Reisebericht Flussfahrt auf dem Rio Marañon und Amazonas


Nach einem abenteuerlichen Amazonas Urwald Trekking, wollte ich nun von Yurimaguas aus mit einem Flussschiff in die grösste Stadt des peruanischen Amazonas gelangen, nach Iquitos. Eine eigentliche Abfahrtszeit oder Hafen gab es nicht. Vielmehr ankerten die Boote einfach am Ufer und sobald sich eines mit genügend profitablen Handelswaren und Passagieren füllte, fuhr es los. Angeblich könnte es heute Abend so weit sein und ein Schiff würde auslaufen.

 

1. Tag: Mit Amazonas-Schiff auf dem Rio Marañon

Leinen los...

Amazonas Flussschiff Pachacamilla

Am Morgen früh stand ich vor dem Flussschiff Pachacamilla. Die Reisevorbereitungen liefen auf Hochtouren, bald kann es losgehen. Zumindest glaubte ich dies. Doch letztendlich wartete ich den ganzen Tag vergeblich. Immerhin durften die Gäste gegen Abend boarden und die Nacht auf dem Schiff verbringen.

 

2. Tag: Flussfahrt durch den Amazonas Regenwald

Morgengruss von der Flusskreuzfahrt

Bescheidene Amazononas Kreuzfahrt mit Hängematte

Früh wachte ich am nächsten Morgen auf, weil es sehr kalt war. Tatsächlich kann es im Dschungel so richtig kalt sein und deswegen hatte ich nicht sonderlich gut geschlafen. Zudem war mir nicht wohl mit meinem Gepäck. Vorsichtshalber hatte ich mit einer geheimen Schnur den Rucksack und die Reiseausrüstung an meine Hose gebunden und tastete bei jedem Aufwachen danach.

Abfahrt

Plötzlich hörte ich eine Glocke schlagen. Tatsächlich drängte der Kapitän nun zur Abfahrt. Jetzt musste plötzlich alles sehr schnell gehen. Die Leute drängten hin und her. Weiter Passagiere kamen aufs Deck und knüpften ihre Hängematte zwischen die schon zahlreich vorhandenen anderen Hängematten.

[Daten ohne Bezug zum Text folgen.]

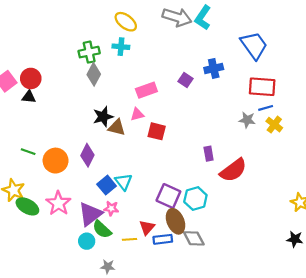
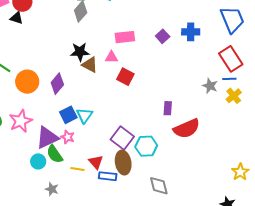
red rectangle: (262, 87) -> (231, 59), turned 40
red triangle: (147, 227) -> (96, 162), turned -35
gray diamond: (194, 238) -> (159, 186), moved

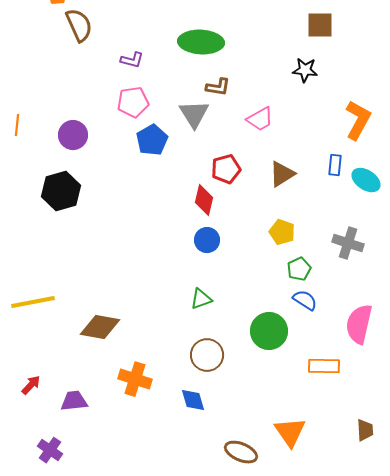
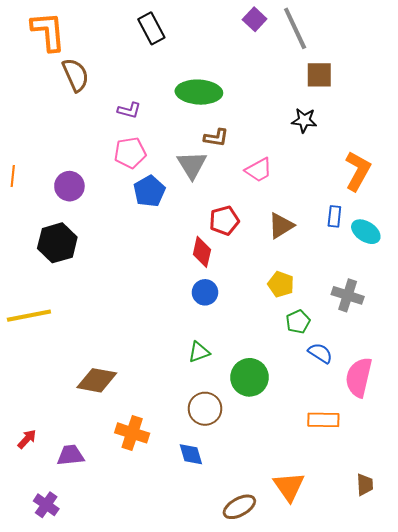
blue semicircle: (305, 300) -> (320, 353), moved
yellow line: (33, 302) -> (29, 316), moved
green circle: (269, 331) -> (249, 377), moved
brown ellipse: (241, 452) -> (239, 507), turned -52

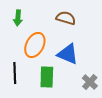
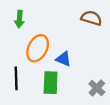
brown semicircle: (66, 18) -> (91, 18), moved
blue triangle: (68, 54) -> (63, 59), moved, size x0.7

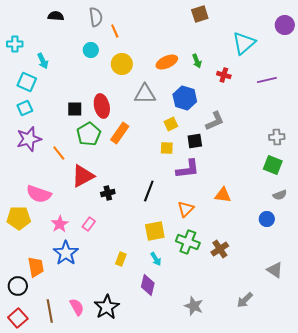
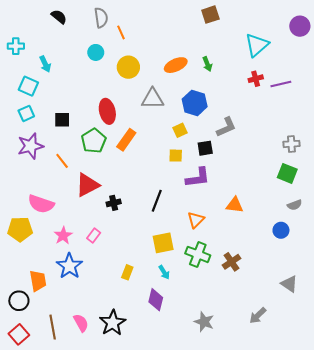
black semicircle: (56, 16) -> (59, 17), turned 35
red cross: (224, 75) -> (256, 79), moved, turned -32
black square: (75, 109) -> (62, 120), moved

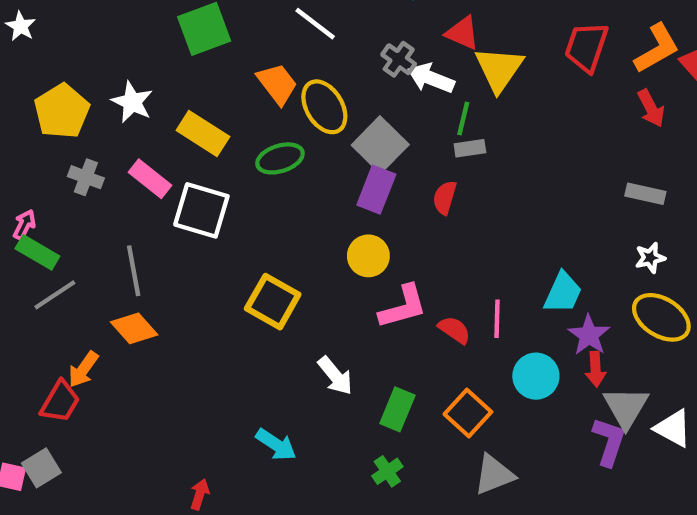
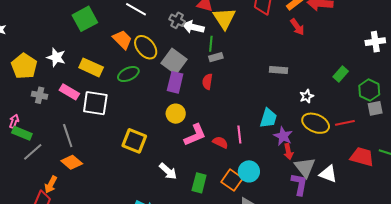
gray rectangle: (645, 194) -> (278, 70), moved
cyan circle: (536, 376) -> (249, 171), moved

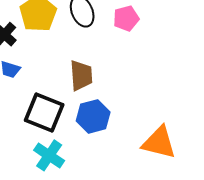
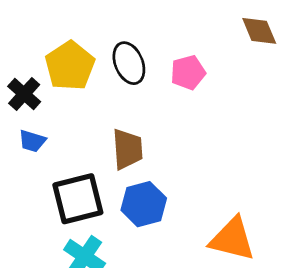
black square: (44, 112) -> (78, 199), turned -36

Da das Schiff meist mitten im Fluss stromabwärts tuckerte, war das Ufer nur als grüner Strich und einer unendlich erscheinenden Parade von Bäumen.

Erster Flusshafen

Gegen Mitternacht legte das Schiff am einten Ufer an. Bei schwachem Licht tänzelten einige Personen an Land und andere kamen an Board. Ich zog mich in die Hängematte zurück, für eine hoffentlich ruhige Nacht!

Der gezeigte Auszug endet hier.